Aim of the task:
From the data that follows, set down exactly the lines from the one with "advertisements, chain letters, pyramid" through the one with "29 JUN 2026", counting both. Pictures stay out.

Data:
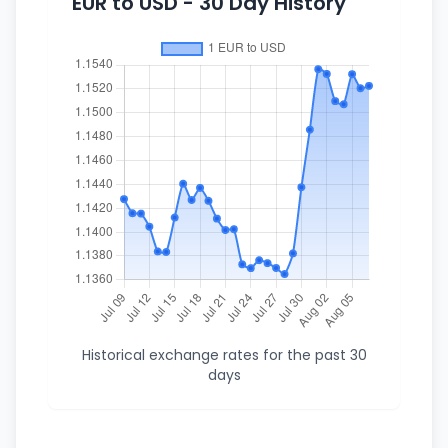
EUR to USD - 30 Day History
Historical exchange rates for the past 30
days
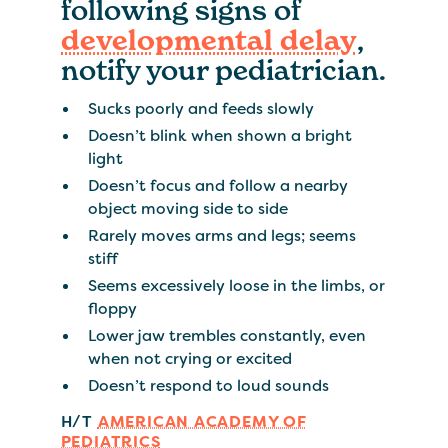
following signs of
developmental delay
,
notify your pediatrician.
Sucks poorly and feeds slowly
Doesn’t blink when shown a bright
light
Doesn’t focus and follow a nearby
object moving side to side
Rarely moves arms and legs; seems
stiff
Seems excessively loose in the limbs, or
floppy
Lower jaw trembles constantly, even
when not crying or excited
Doesn’t respond to loud sounds
H/T
AMERICAN ACADEMY OF
PEDIATRICS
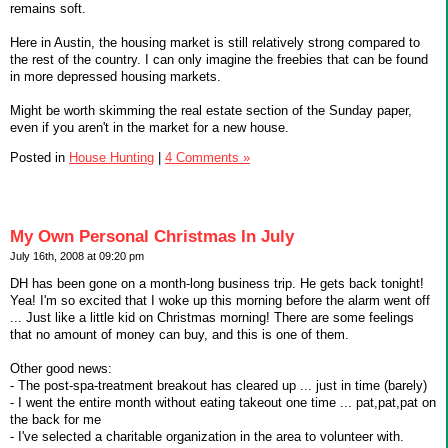
remains soft.
Here in Austin, the housing market is still relatively strong compared to
the rest of the country. I can only imagine the freebies that can be found
in more depressed housing markets.
Might be worth skimming the real estate section of the Sunday paper,
even if you aren't in the market for a new house.
Posted in
House Hunting
|
4 Comments »
My Own Personal Christmas In July
July 16th, 2008 at 09:20 pm
DH has been gone on a month-long business trip. He gets back tonight!
Yea! I'm so excited that I woke up this morning before the alarm went off
... Just like a little kid on Christmas morning! There are some feelings
that no amount of money can buy, and this is one of them.
Other good news:
- The post-spa-treatment breakout has cleared up ... just in time (barely)
- I went the entire month without eating takeout one time ... pat,pat,pat on
the back for me
- I've selected a charitable organization in the area to volunteer with.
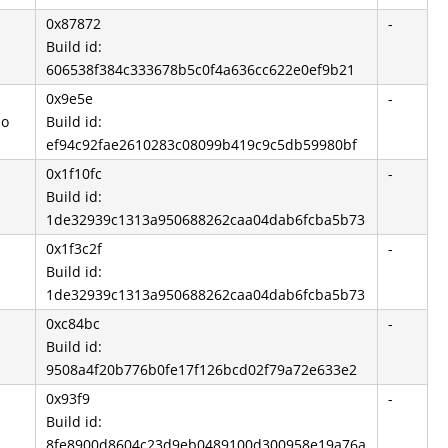
0x87872
-
Build id:
606538f384c333678b5c0f4a636cc622e0ef9b21
0x9e5e
-
so
Build id:
ef94c92fae2610283c08099b419c9c5db59980bf
0x1f10fc
-
Build id:
1de32939c1313a950688262caa04dab6fcba5b73
0x1f3c2f
-
Build id:
1de32939c1313a950688262caa04dab6fcba5b73
0xc84bc
-
Build id:
9508a4f20b776b0fe17f126bcd02f79a72e633e2
0x93f9
-
Build id:
8fe8900d8604c23d9eb0489100d300958e19a76a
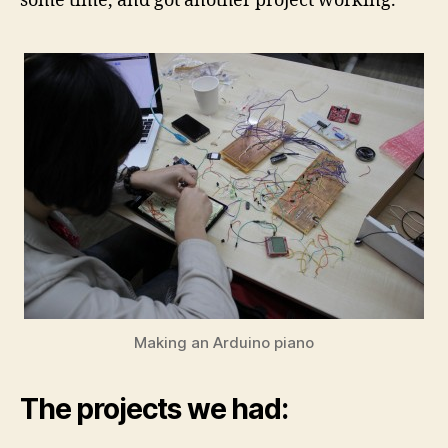
some time, and got another project working.
Making an Arduino piano
The projects we had:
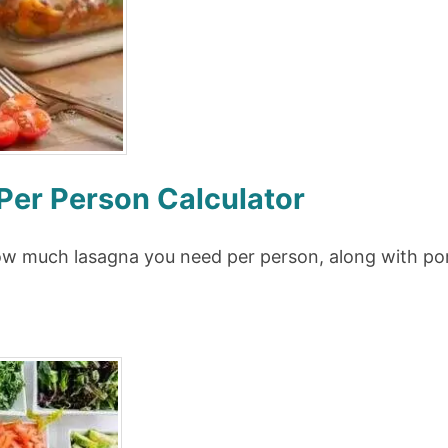
er Person Calculator
how much lasagna you need per person, along with por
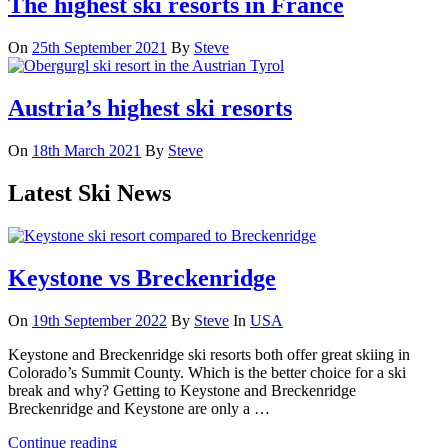
The highest ski resorts in France
On
25th September 2021
By
Steve
Austria’s highest ski resorts
On
18th March 2021
By
Steve
Latest Ski News
Keystone vs Breckenridge
On
19th September 2022
By
Steve
In
USA
Keystone and Breckenridge ski resorts both offer great skiing in
Colorado’s Summit County. Which is the better choice for a ski
break and why? Getting to Keystone and Breckenridge
Breckenridge and Keystone are only a …
Continue reading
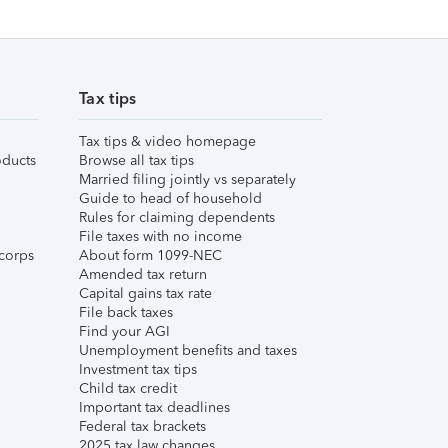
Tax tips
Tax tips & video homepage
ducts
Browse all tax tips
Married filing jointly vs separately
Guide to head of household
Rules for claiming dependents
File taxes with no income
corps
About form 1099-NEC
Amended tax return
Capital gains tax rate
File back taxes
Find your AGI
Unemployment benefits and taxes
Investment tax tips
Child tax credit
Important tax deadlines
Federal tax brackets
2025 tax law changes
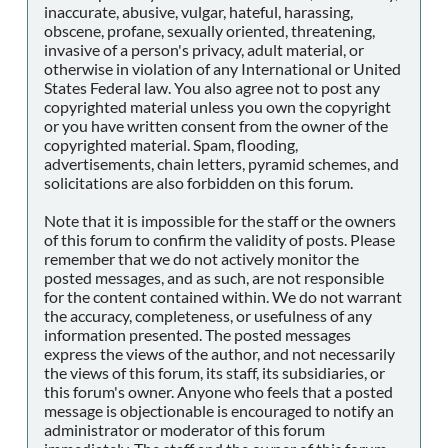
inaccurate, abusive, vulgar, hateful, harassing,
obscene, profane, sexually oriented, threatening,
invasive of a person's privacy, adult material, or
otherwise in violation of any International or United
States Federal law. You also agree not to post any
copyrighted material unless you own the copyright
or you have written consent from the owner of the
copyrighted material. Spam, flooding,
advertisements, chain letters, pyramid schemes, and
solicitations are also forbidden on this forum.
Note that it is impossible for the staff or the owners
of this forum to confirm the validity of posts. Please
remember that we do not actively monitor the
posted messages, and as such, are not responsible
for the content contained within. We do not warrant
the accuracy, completeness, or usefulness of any
information presented. The posted messages
express the views of the author, and not necessarily
the views of this forum, its staff, its subsidiaries, or
this forum's owner. Anyone who feels that a posted
message is objectionable is encouraged to notify an
administrator or moderator of this forum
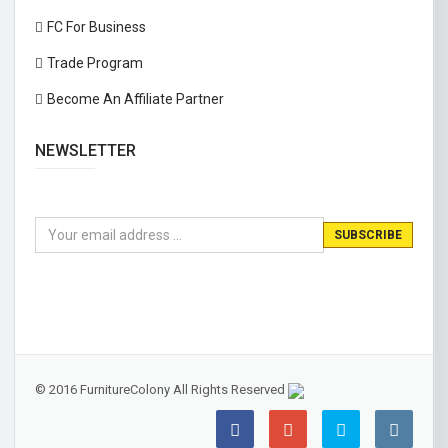
FC For Business
Trade Program
Become An Affiliate Partner
NEWSLETTER
© 2016 FurnitureColony All Rights Reserved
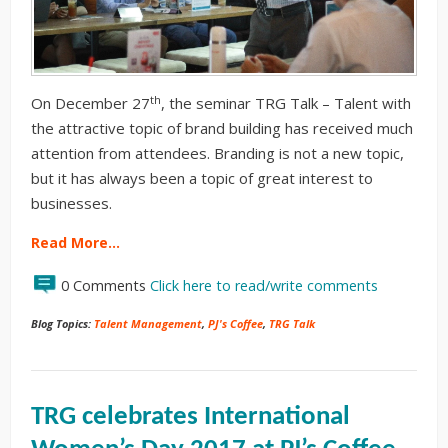
th
On December 27
, the seminar TRG Talk – Talent with
the attractive topic of brand building has received much
attention from attendees. Branding is not a new topic,
but it has always been a topic of great interest to
businesses.
Read More…
0 Comments
Click here to read/write comments
Blog Topics:
Talent Management
,
PJ's Coffee
,
TRG Talk
TRG celebrates International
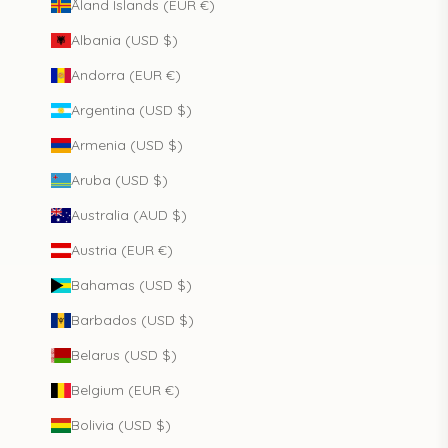
Åland Islands (EUR €)
Albania (USD $)
Andorra (EUR €)
Argentina (USD $)
Armenia (USD $)
Aruba (USD $)
Australia (AUD $)
Austria (EUR €)
Bahamas (USD $)
Barbados (USD $)
Belarus (USD $)
Belgium (EUR €)
Bolivia (USD $)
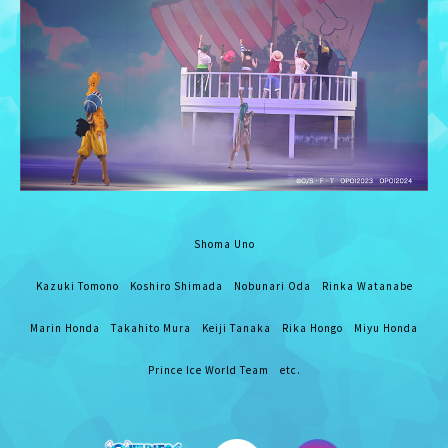
Shoma Uno
Kazuki Tomono Koshiro Shimada Nobunari Oda Rinka Watanabe
Marin Honda Takahito Mura Keiji Tanaka Rika Hongo Miyu Honda
Prince Ice World Team etc.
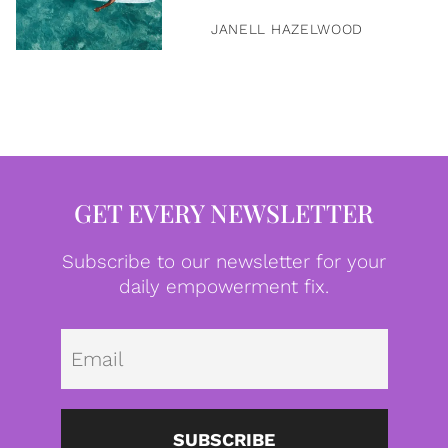
JANELL HAZELWOOD
GET EVERY NEWSLETTER
Subscribe to our newsletter for your
daily empowerment fix.
Emai
SUBSCRIBE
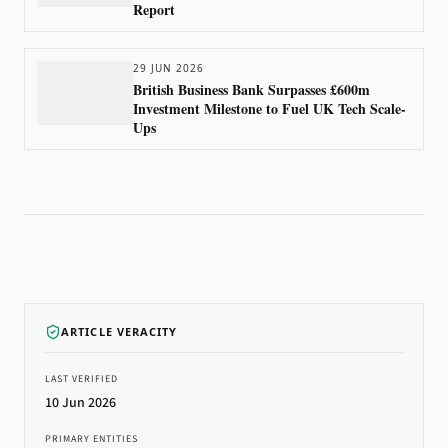
Report
29 JUN 2026
British Business Bank Surpasses £600m
Investment Milestone to Fuel UK Tech Scale-
Ups
ARTICLE VERACITY
LAST VERIFIED
10 Jun 2026
PRIMARY ENTITIES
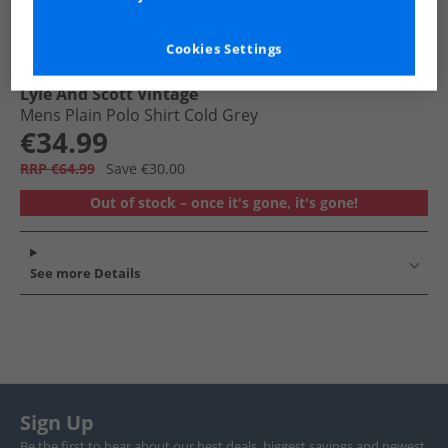
Cookies Settings
Lyle And Scott Vintage
Mens Plain Polo Shirt Cold Grey
€34.99
RRP €64.99
Save €30.00
Out of stock – once it's gone, it's gone!
See more Details
Sign Up
Be the first to hear about our best deals, biggest savings and newest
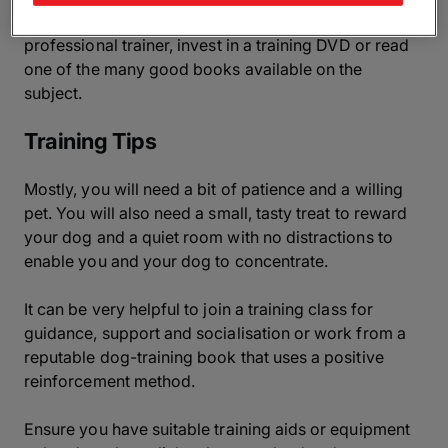
detailed or advanced training advice, try contacting a
professional trainer, invest in a training DVD or read
one of the many good books available on the
subject.
Training Tips
Mostly, you will need a bit of patience and a willing
pet. You will also need a small, tasty treat to reward
your dog and a quiet room with no distractions to
enable you and your dog to concentrate.
It can be very helpful to join a training class for
guidance, support and socialisation or work from a
reputable dog-training book that uses a positive
reinforcement method.
Ensure you have suitable training aids or equipment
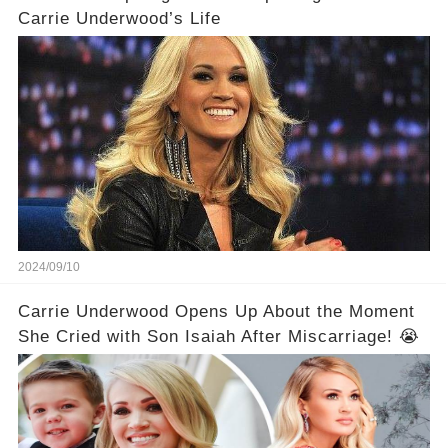
Carrie Underwood’s Life
2024/09/10
Carrie Underwood Opens Up About the Moment
She Cried with Son Isaiah After Miscarriage! 😭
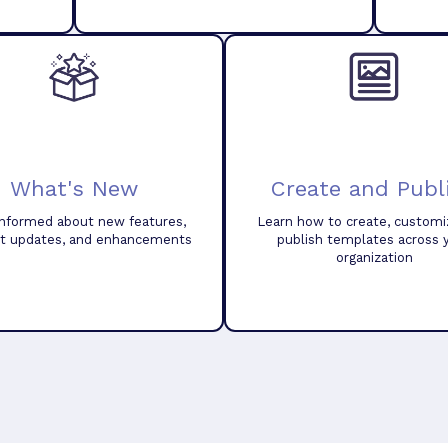
What's New
Create and Publ
informed about new features,
Learn how to create, customi
t updates, and enhancements
publish templates across 
organization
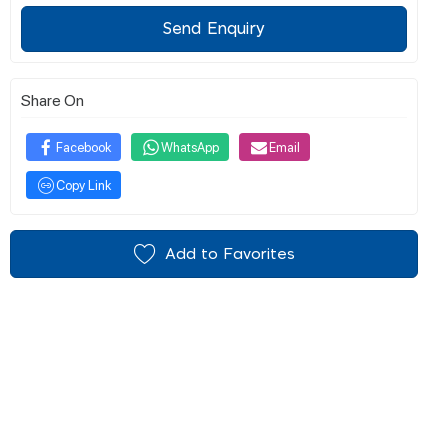
Send Enquiry
Share On
Facebook
WhatsApp
Email
Copy Link
Add to Favorites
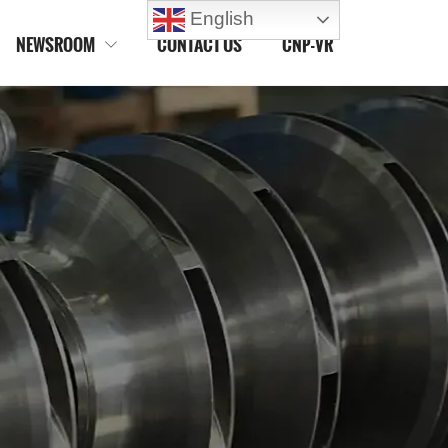
English
NEWSROOM
CONTACT US
CNP-VR

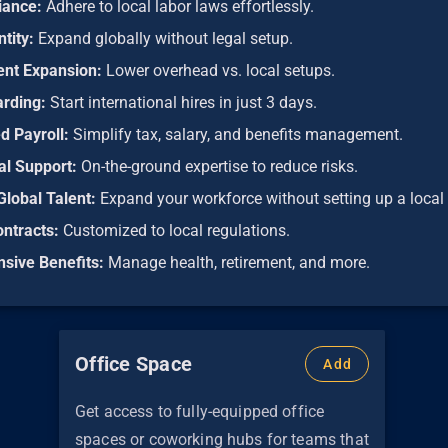
iance:
Adhere to local labor laws effortlessly.
ntity:
Expand globally without legal setup.
ient Expansion:
Lower overhead vs. local setups.
arding:
Start international hires in just 3 days.
d Payroll:
Simplify tax, salary, and benefits management.
al Support:
On-the-ground expertise to reduce risks.
Global Talent:
Expand your workforce without setting up a local 
ontracts:
Customized to local regulations.
sive Benefits:
Manage health, retirement, and more.
Office Space
Add
Get access to fully-equipped office
spaces or coworking hubs for teams that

Final answer:
advertisements, chain letters, pyramid schemes, and
solicitations are also forbidden on this forum.
Note that it is impossible for the staff or the owners
of this forum to confirm the validity of posts. Please
remember that we do not actively monitor the
posted messages, and as such, are not responsible
for the content contained within. We do not warrant
the accuracy, completeness, or usefulness of any
information presented. The posted messages
express the views of the author, and not necessarily
the views of this forum, its staff, its subsidiaries, or
this forum's owner. Anyone who feels that a posted
message is objectionable is encouraged to notify an
administrator or moderator of this forum
FC For Business
Trade Program
Become An Affiliate Partner
NEWSLETTER
© 2016 FurnitureColony All Rights Reserved
th
On December 27
, the seminar TRG Talk – Talent with
the attractive topic of brand building has received much
attention from attendees. Branding is not a new topic,
but it has always been a topic of great interest to
businesses.
Read More…
0 Comments
Click here to read/write comments
Blog Topics:
Talent Management
,
PJ's Coffee
,
TRG Talk
TRG celebrates International
Åland Islands (EUR €)
Albania (USD $)
Andorra (EUR €)
Argentina (USD $)
Armenia (USD $)
Aruba (USD $)
Australia (AUD $)
Austria (EUR €)
Bahamas (USD $)
Barbados (USD $)
Belarus (USD $)
Belgium (EUR €)
Bolivia (USD $)
Shoma Uno
Kazuki Tomono Koshiro Shimada Nobunari Oda Rinka Watanabe
Marin Honda Takahito Mura Keiji Tanaka Rika Hongo Miyu Honda
Prince Ice World Team etc.
JANELL HAZELWOOD
GET EVERY NEWSLETTER
Subscribe to our newsletter for your
daily empowerment fix.
Emai
SUBSCRIBE
Report
29 JUN 2026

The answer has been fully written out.